ISBN:978-2-88901-245-9, 2024, 288 pages, 24€

En 1525, la ville de Lausanne signe un traité d’alliance avec la bien plus puissante ville de Berne. En 1536 cependant, les Bernois décident de conquérir le Pays de Vaud, les Lausannois ne sont non plus alliés mais sujets. Cet ouvrage propose une analyse novatrice des relations politiques entre les deux villes en se concentrant sur la correspondance échangé, et largement inédite, entre les deux villes.

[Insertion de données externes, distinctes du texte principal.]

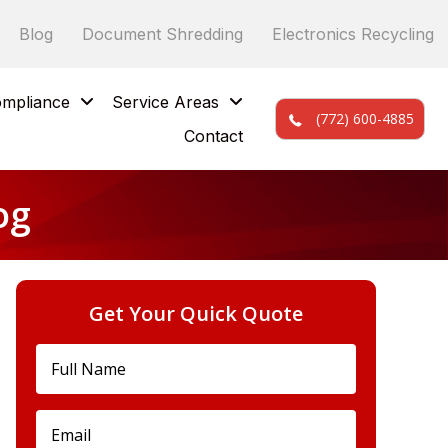
Blog
Document Shredding
Electronics Recycling
mpliance
Service Areas
(772) 600-4885
Contact
og
Get Your Quick Quote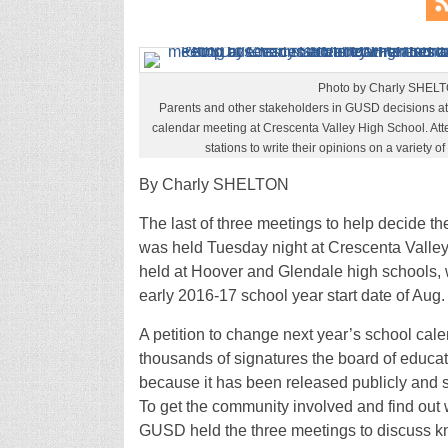
Photo by Charly SHEL
Parents and other stakeholders in GUSD decisions a
calendar meeting at Crescenta Valley High School. Att
stations to write their opinions on a variety o
By Charly SHELTON
The last of three meetings to help decide t
was held Tuesday night at Crescenta Valley 
held at Hoover and Glendale high schools, 
early 2016-17 school year start date of Aug. 
A petition to change next year’s school cale
thousands of signatures the board of educati
because it has been released publicly and 
To get the community involved and find out wh
GUSD held the three meetings to discuss k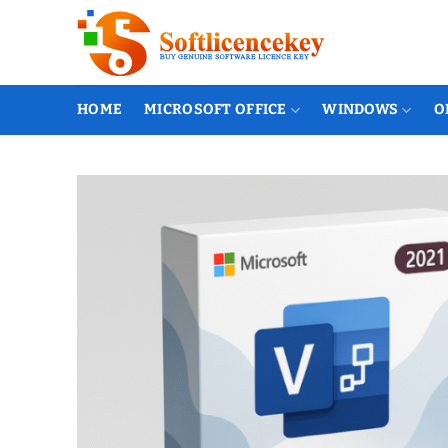
Skip
to
content
HOME
MICROSOFT OFFICE
WINDOWS
O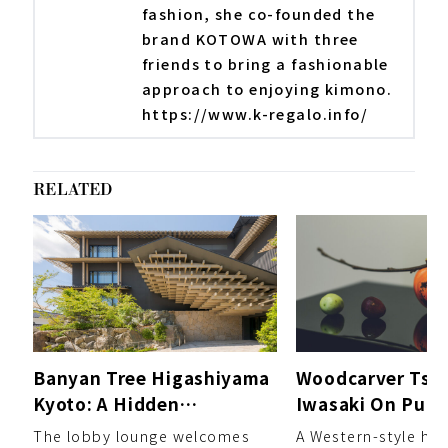
fashion, she co-founded the
brand KOTOWA with three
friends to bring a fashionable
approach to enjoying kimono.
https://www.k-regalo.info/
RELATED
Banyan Tree Higashiyama
Woodcarver Tsu
Kyoto: A Hidden
Iwasaki On Purs
Sanctuary Unveiling a
Own Style of Re
The lobby lounge welcomes
A Western-style ho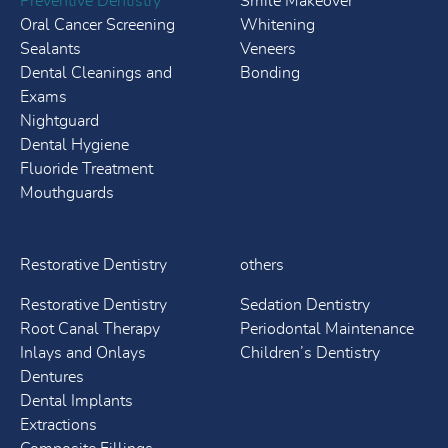
Preventive Dentistry
Smile Makeover
Oral Cancer Screening
Whitening
Sealants
Veneers
Dental Cleanings and
Bonding
Exams
Nightguard
Dental Hygiene
Fluoride Treatment
Mouthguards
Restorative Dentistry
others
Restorative Dentistry
Sedation Dentistry
Root Canal Therapy
Periodontal Maintenance
Inlays and Onlays
Children’s Dentistry
Dentures
Dental Implants
Extractions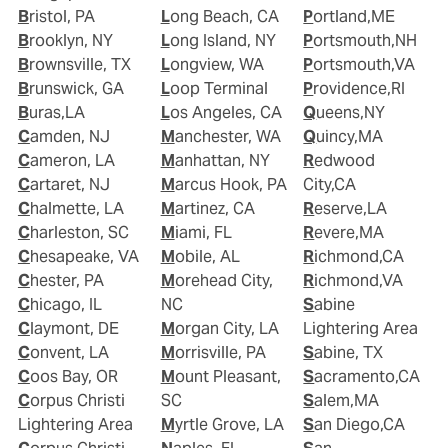
Bristol, PA
Long Beach, CA
Portland,ME
Brooklyn, NY
Long Island, NY
Portsmouth,NH
Brownsville, TX
Longview, WA
Portsmouth,VA
Brunswick, GA
Loop Terminal
Providence,RI
Buras,LA
Los Angeles, CA
Queens,NY
Camden, NJ
Manchester, WA
Quincy,MA
Cameron, LA
Manhattan, NY
Redwood
Cartaret, NJ
Marcus Hook, PA
City,CA
Chalmette, LA
Martinez, CA
Reserve,LA
Charleston, SC
Miami, FL
Revere,MA
Chesapeake, VA
Mobile, AL
Richmond,CA
Chester, PA
Morehead City,
Richmond,VA
Chicago, IL
NC
Sabine
Claymont, DE
Morgan City, LA
Lightering Area
Convent, LA
Morrisville, PA
Sabine, TX
Coos Bay, OR
Mount Pleasant,
Sacramento,CA
Corpus Christi
SC
Salem,MA
Lightering Area
Myrtle Grove, LA
San Diego,CA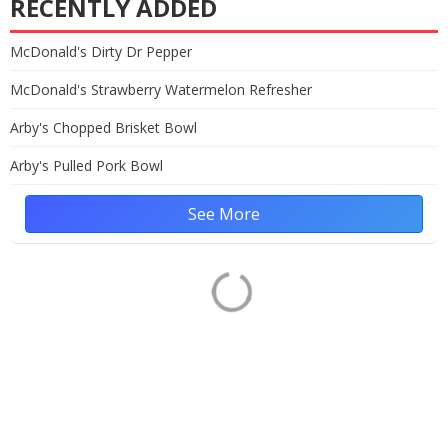
RECENTLY ADDED
McDonald's Dirty Dr Pepper
McDonald's Strawberry Watermelon Refresher
Arby's Chopped Brisket Bowl
Arby's Pulled Pork Bowl
See More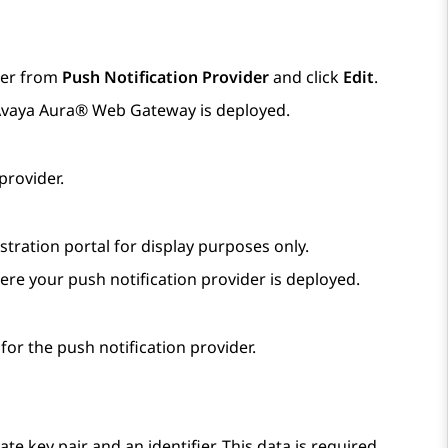
ider from
Push Notification Provider
and click
Edit
.
vaya Aura® Web Gateway
is deployed.
provider.
tration portal for display purposes only.
re your push notification provider is deployed.
for the push notification provider.
te key pair and an identifier. This data is required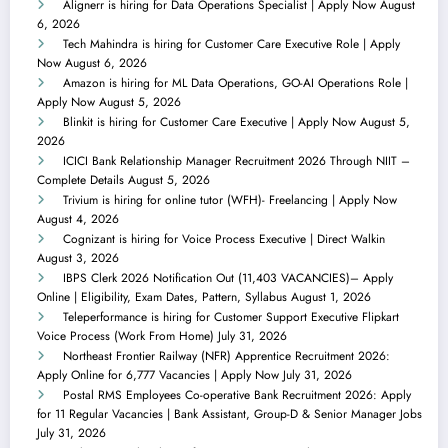
Alignerr is hiring for Data Operations Specialist | Apply Now
August
6, 2026
Tech Mahindra is hiring for Customer Care Executive Role | Apply
Now
August 6, 2026
Amazon is hiring for ML Data Operations, GO-AI Operations Role |
Apply Now
August 5, 2026
Blinkit is hiring for Customer Care Executive | Apply Now
August 5,
2026
ICICI Bank Relationship Manager Recruitment 2026 Through NIIT –
Complete Details
August 5, 2026
Trivium is hiring for online tutor (WFH)- Freelancing | Apply Now
August 4, 2026
Cognizant is hiring for Voice Process Executive | Direct Walkin
August 3, 2026
IBPS Clerk 2026 Notification Out (11,403 VACANCIES)– Apply
Online | Eligibility, Exam Dates, Pattern, Syllabus
August 1, 2026
Teleperformance is hiring for Customer Support Executive Flipkart
Voice Process (Work From Home)
July 31, 2026
Northeast Frontier Railway (NFR) Apprentice Recruitment 2026:
Apply Online for 6,777 Vacancies | Apply Now
July 31, 2026
Postal RMS Employees Co-operative Bank Recruitment 2026: Apply
for 11 Regular Vacancies | Bank Assistant, Group-D & Senior Manager Jobs
July 31, 2026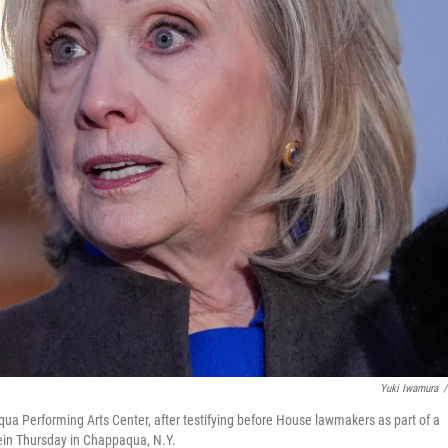
Yuki Iwamura
/
qua Performing Arts Center, after testifying before House lawmakers as part of a
tein Thursday in Chappaqua, N.Y.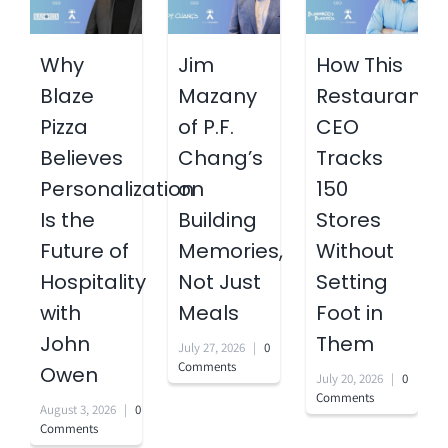
Why
Jim
How This
Blaze
Mazany
Restaurant
Pizza
of P.F.
CEO
Believes
Chang’s
Tracks
Personalization
on
150
Is the
Building
Stores
Future of
Memories,
Without
Hospitality
Not Just
Setting
with
Meals
Foot in
John
Them
July 27, 2026
|
0
Comments
Owen
July 20, 2026
|
0
Comments
August 3, 2026
|
0
Comments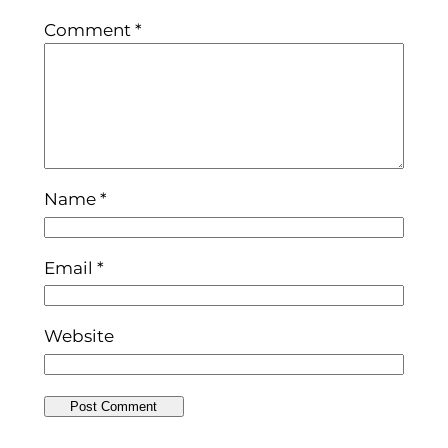
Comment
*
Name
*
Email
*
Website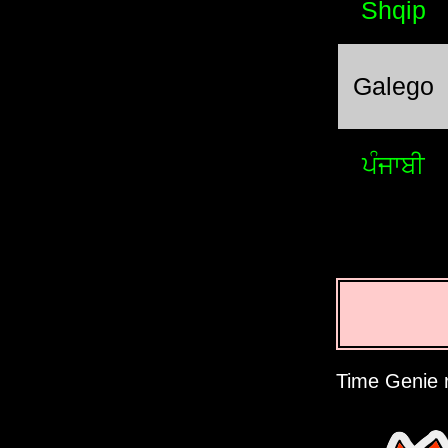
Shqip
Galego
ਪੰਜਾਬੀ
Time Genie r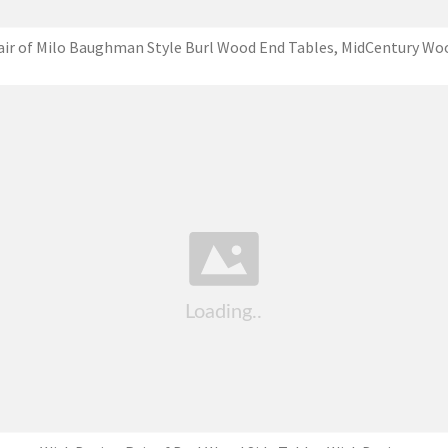
air of Milo Baughman Style Burl Wood End Tables, MidCentury Wo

Format Imprimé - 30,00 CHF

Description

Le 7 décembre 1525, la ville de Lausanne signe un traité de combourgeoisie avec les villes de Berne et de Fribourg en espérant pouvoir atteindre une indépendance longtemps convoitée. Mais, onze ans plus tard, les Bernois envahissent le Pays de Vaud, en devenant les souverains des terres vaudoises. Malgré son alliance avec Berne, Lausanne devient elle aussi une sujette bernoise en 1538. Face à un laps de temps aussi court, la question concernant une préméditation bernoise est légitime. Est-ce que les Bernois prévoyaient déjà, en 1525, de conquérir Lausanne ? Pour répondre à une telle question, la correspondance de la période 1525-1538 entre les deux villes peut nous aider à dresser un contexte plus complet de celui qui a été donné jusqu’à aujourd’hui.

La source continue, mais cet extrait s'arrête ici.